Which lines run from the one with "Outline **right lung" through the end of the data? Retype them exactly, without pictures.
====== Data ======
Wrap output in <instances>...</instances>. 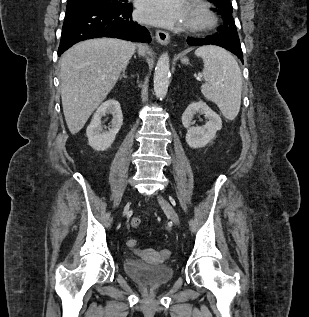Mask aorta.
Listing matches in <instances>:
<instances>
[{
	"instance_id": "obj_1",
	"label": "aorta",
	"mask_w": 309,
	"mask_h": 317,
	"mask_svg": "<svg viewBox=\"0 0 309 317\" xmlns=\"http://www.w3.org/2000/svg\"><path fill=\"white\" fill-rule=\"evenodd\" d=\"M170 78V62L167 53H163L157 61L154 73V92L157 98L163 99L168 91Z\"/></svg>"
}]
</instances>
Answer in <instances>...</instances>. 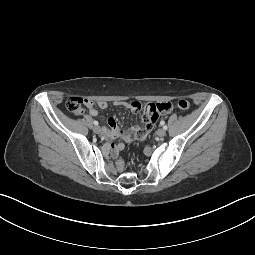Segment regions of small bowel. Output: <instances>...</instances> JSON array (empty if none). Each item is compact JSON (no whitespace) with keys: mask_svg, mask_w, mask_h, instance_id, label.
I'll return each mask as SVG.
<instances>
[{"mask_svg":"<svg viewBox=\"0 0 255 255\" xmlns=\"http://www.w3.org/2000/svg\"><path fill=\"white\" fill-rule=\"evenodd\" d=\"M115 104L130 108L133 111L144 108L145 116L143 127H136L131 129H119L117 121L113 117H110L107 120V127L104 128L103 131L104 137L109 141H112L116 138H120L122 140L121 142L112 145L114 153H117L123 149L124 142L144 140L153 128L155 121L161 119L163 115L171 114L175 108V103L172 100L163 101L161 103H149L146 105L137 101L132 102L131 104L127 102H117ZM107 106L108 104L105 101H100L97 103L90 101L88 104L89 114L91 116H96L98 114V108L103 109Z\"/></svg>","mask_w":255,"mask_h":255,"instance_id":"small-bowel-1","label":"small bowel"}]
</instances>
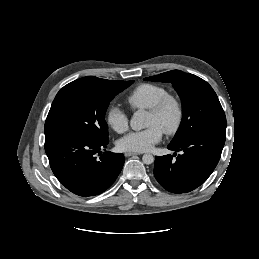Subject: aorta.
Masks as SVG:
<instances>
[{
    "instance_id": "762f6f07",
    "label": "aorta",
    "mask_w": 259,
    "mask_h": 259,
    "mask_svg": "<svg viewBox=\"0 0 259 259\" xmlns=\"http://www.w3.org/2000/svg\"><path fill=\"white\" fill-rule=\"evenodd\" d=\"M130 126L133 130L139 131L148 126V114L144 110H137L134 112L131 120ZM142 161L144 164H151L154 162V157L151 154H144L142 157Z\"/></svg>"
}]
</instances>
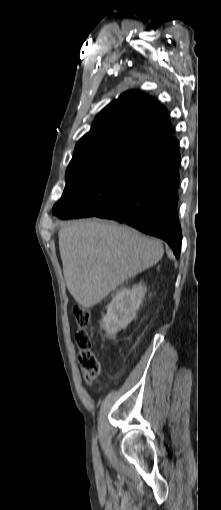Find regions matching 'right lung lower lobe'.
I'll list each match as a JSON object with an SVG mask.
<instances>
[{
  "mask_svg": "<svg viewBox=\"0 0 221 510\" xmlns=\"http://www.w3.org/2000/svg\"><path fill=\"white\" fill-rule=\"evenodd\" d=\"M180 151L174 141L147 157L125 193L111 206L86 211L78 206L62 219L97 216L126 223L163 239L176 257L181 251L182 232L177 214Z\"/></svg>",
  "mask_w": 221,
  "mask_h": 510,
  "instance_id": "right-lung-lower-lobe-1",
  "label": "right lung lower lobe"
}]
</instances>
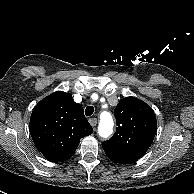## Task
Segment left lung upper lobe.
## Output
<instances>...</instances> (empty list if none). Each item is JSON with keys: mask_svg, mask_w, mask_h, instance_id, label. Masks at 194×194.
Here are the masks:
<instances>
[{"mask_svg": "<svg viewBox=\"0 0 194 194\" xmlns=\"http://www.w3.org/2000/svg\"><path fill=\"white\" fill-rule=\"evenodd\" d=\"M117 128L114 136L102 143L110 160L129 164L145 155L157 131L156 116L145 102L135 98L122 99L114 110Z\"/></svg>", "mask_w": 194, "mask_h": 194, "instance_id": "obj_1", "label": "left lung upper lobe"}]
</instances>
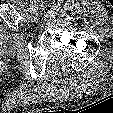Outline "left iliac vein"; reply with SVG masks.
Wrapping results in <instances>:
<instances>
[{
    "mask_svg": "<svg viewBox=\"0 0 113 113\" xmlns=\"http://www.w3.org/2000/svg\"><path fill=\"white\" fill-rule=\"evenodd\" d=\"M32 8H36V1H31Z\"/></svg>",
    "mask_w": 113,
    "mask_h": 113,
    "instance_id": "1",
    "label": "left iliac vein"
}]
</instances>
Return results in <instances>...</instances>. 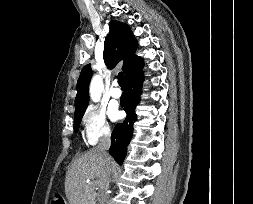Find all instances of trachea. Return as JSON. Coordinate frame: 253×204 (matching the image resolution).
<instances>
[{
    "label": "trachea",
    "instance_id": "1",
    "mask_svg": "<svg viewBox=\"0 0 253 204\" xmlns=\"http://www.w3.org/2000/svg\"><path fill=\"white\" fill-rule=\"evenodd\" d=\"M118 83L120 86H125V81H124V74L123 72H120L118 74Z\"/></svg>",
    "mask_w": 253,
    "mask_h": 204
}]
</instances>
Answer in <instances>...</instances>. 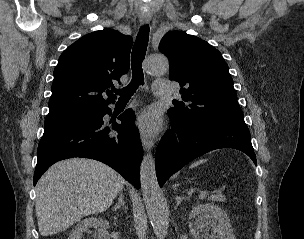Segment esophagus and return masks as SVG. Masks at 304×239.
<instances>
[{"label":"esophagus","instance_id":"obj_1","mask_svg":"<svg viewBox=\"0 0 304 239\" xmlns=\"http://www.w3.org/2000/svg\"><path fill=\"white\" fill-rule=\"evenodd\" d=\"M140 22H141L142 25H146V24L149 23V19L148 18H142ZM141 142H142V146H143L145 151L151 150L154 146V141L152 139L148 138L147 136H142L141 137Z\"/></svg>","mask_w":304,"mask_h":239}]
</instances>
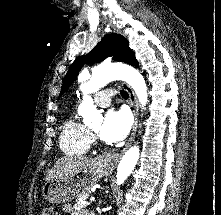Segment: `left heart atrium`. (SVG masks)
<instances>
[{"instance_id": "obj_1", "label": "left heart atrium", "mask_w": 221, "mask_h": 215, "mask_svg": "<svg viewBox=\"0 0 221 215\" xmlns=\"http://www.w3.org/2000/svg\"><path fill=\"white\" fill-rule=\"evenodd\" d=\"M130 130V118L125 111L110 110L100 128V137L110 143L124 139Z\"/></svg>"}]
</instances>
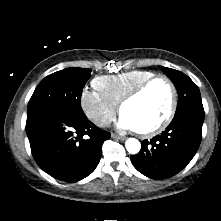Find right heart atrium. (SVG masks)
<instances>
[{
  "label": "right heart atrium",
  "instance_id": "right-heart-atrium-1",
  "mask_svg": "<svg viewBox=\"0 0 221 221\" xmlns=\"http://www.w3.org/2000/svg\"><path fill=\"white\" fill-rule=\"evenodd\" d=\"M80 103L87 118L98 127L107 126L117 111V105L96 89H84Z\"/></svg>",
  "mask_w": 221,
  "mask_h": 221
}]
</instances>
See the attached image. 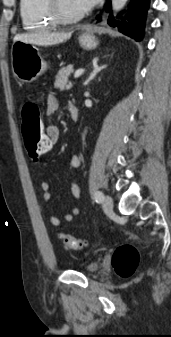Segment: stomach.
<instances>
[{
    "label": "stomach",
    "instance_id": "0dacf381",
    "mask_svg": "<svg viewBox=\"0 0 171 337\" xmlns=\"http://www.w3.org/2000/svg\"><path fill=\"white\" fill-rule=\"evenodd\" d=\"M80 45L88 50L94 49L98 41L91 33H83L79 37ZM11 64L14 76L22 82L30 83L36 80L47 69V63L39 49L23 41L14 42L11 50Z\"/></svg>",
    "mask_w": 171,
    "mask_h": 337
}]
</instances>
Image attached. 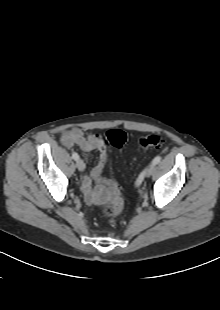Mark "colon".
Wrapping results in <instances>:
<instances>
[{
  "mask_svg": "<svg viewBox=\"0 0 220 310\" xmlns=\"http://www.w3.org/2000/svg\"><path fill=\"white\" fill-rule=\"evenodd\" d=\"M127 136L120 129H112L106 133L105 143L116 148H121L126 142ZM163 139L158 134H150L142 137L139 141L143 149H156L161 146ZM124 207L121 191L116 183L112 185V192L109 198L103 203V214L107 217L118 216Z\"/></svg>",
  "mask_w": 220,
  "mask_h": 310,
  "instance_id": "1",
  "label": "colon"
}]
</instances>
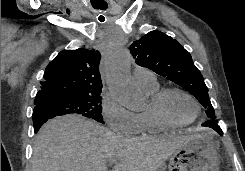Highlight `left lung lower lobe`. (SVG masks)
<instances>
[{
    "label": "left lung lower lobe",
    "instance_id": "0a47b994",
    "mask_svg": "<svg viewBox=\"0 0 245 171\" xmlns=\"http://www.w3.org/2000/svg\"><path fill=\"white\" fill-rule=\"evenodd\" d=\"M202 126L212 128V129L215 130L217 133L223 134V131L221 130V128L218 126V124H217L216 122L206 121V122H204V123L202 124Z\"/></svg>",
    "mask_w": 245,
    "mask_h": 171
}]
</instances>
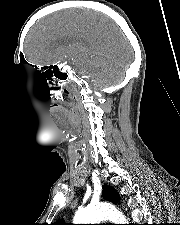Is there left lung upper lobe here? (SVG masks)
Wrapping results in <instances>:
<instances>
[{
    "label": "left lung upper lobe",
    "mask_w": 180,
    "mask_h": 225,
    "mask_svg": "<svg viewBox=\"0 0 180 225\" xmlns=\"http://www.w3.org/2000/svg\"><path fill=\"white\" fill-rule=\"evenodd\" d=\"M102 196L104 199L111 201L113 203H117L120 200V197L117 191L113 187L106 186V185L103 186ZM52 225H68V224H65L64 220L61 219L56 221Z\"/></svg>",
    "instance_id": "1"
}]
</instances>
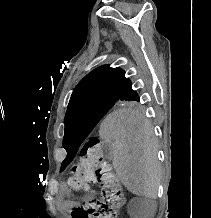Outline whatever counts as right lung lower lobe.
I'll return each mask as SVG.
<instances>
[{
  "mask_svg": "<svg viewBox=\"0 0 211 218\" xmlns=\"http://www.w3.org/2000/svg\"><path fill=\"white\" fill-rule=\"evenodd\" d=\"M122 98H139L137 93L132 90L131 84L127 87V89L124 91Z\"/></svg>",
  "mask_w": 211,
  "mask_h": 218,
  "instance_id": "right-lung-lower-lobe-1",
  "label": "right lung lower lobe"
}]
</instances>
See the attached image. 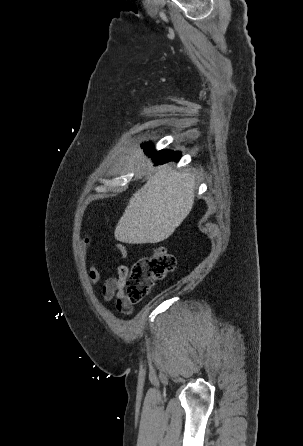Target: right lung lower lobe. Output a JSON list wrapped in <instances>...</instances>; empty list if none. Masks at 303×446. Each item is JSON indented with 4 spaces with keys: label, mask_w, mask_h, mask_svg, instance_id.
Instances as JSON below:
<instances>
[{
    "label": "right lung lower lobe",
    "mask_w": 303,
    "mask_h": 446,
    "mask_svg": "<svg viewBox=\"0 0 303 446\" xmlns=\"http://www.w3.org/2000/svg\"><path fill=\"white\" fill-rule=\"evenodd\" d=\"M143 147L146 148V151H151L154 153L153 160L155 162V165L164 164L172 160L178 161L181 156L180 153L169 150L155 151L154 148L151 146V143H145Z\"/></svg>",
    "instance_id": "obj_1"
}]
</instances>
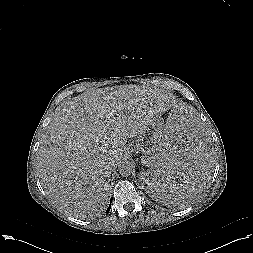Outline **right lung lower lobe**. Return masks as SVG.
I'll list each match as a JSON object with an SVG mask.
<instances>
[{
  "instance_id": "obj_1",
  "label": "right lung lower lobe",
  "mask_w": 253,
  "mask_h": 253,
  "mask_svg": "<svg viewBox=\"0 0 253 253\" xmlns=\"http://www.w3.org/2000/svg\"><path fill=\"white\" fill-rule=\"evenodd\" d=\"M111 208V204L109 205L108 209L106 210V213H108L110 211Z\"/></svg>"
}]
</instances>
======
__Response__:
Outline **right lung lower lobe**. Return masks as SVG.
I'll list each match as a JSON object with an SVG mask.
<instances>
[{
  "instance_id": "obj_1",
  "label": "right lung lower lobe",
  "mask_w": 253,
  "mask_h": 253,
  "mask_svg": "<svg viewBox=\"0 0 253 253\" xmlns=\"http://www.w3.org/2000/svg\"><path fill=\"white\" fill-rule=\"evenodd\" d=\"M111 208V204L109 205L108 209L106 210V213H108L110 211Z\"/></svg>"
}]
</instances>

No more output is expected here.